Hadler ne s'était jamais sentie en position d'infériorité. Là, trois adolescents lui bloquaient son unique échappatoire. Personne autour d'eux ne voulait intervenir et malgré la diversion qu'elle avait imaginé, elle craignait sincèrement que l'un d'eux ne découvre l'exact emplacement des notes. A contrecœur, la seconde tendit la pièce de cuir. Malgré son ascendance, Joseph n'osait toujours pas la regarder dans les yeux. Il fouilla, retourna tout le contenu sur un muret à proximité. Rien. Ce n'était pas Hadler qui les possédait. D'humeur généreuse, il rangea au mieux ce qu'il avait défait et rendit le sac à sa propriétaire.
"Qu'est-ce que c'était finalement ?" demanda celle-ci, un élan d'espoir dans la voix.

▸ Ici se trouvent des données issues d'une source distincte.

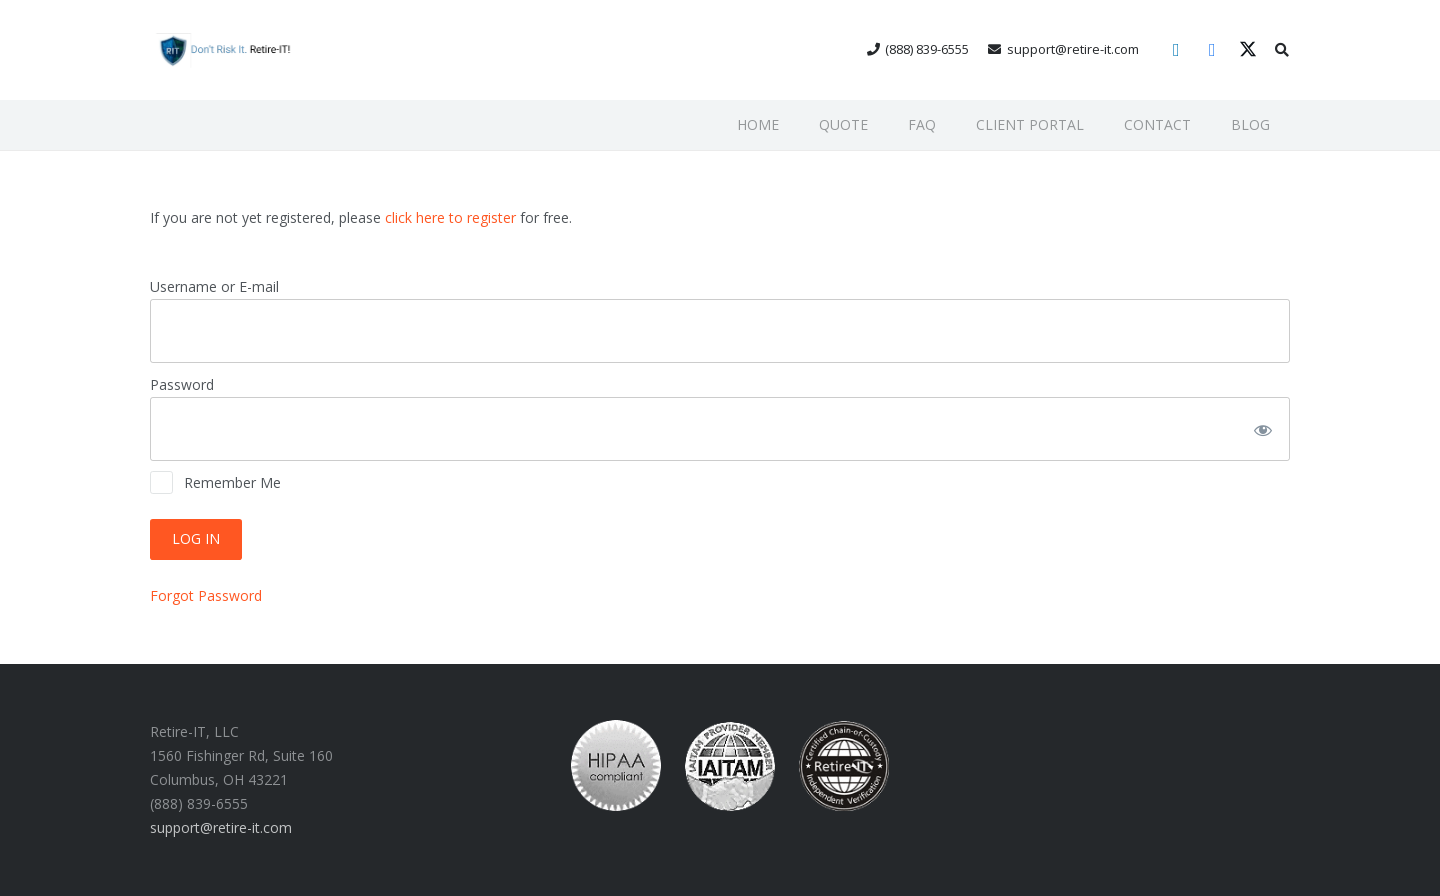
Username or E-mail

"Rien qui te concerne.".........................................................
Petit chapitre surprise pour ce samedi !
La situation est plutôt délicate...est-ce que Lorene va trouver le bulletin de Descamps ? Et si oui, quelle sera sa réaction ?
Merci pour vos votes, merci à celles et ceux qui likent tous les chapitres et qui commentent ! Merci pour vos lectures !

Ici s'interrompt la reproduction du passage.